# What needs to be done
For this exercise, restate every line below word for word and drop the images.

# Data excerpts

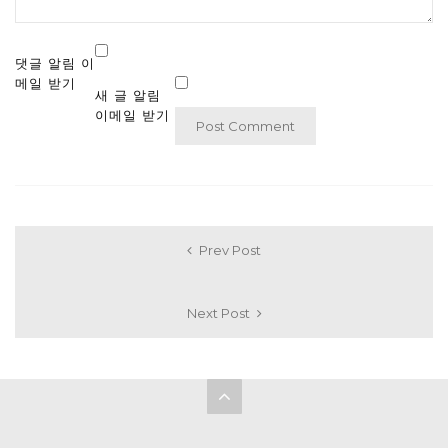
댓글 알림 이
메일 받기
새 글 알림
이메일 받기
Prev Post
Next Post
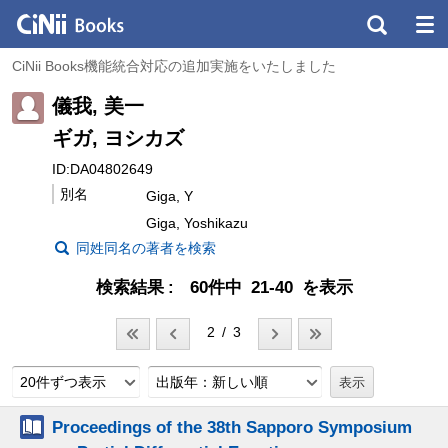
CiNii Books機能統合対応の追加実施をいたしました
儀我, 美一
ギガ, ヨシカズ
ID:DA04802649
別名
Giga, Y
Giga, Yoshikazu
同姓同名の著者を検索
検索結果
60件中 21-40 を表示
2 / 3
20件ずつ表示
出版年：新しい順
Proceedings of the 38th Sapporo Symposium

# Exercise solution
댓글 알림 이
메일 받기
새 글 알림
이메일 받기
Prev Post
Next Post
CiNii Books機能統合対応の追加実施をいたしました
儀我, 美一
ギガ, ヨシカズ
ID:DA04802649
別名
Giga, Y
Giga, Yoshikazu
同姓同名の著者を検索
検索結果
60件中 21-40 を表示
2 / 3
20件ずつ表示
出版年：新しい順
Proceedings of the 38th Sapporo Symposium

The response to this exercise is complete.